INPUT FOR THIS TASK
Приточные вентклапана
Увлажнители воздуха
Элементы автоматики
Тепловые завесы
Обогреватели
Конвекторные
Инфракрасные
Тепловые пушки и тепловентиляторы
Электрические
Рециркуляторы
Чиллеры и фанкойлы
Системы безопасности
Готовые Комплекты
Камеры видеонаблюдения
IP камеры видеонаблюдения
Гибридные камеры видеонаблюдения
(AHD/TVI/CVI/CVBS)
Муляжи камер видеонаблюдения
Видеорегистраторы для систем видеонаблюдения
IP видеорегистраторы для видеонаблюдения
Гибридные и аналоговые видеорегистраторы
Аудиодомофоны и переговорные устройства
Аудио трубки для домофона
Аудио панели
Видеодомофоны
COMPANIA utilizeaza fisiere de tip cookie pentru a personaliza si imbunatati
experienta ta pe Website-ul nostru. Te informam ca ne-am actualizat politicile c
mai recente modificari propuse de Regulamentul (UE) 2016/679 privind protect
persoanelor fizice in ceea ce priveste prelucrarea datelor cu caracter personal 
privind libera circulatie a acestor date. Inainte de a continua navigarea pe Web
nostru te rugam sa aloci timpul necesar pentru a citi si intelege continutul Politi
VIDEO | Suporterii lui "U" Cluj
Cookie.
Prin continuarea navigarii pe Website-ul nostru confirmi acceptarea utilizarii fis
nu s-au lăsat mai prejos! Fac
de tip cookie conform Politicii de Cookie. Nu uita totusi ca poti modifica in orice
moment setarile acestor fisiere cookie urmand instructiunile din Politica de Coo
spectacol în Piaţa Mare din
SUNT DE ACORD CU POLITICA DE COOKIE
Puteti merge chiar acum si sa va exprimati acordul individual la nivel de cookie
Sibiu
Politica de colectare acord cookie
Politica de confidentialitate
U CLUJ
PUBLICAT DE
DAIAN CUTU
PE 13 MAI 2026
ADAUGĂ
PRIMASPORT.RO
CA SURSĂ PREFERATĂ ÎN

TASK DESCRIPTION
Nothing but the lines from the one holding "PUBLICAT DE" to the end of the entries should be returned, each exactly as it stands.

OUTPUT OF THE TASK
PUBLICAT DE
DAIAN CUTU
PE 13 MAI 2026
ADAUGĂ
PRIMASPORT.RO
CA SURSĂ PREFERATĂ ÎN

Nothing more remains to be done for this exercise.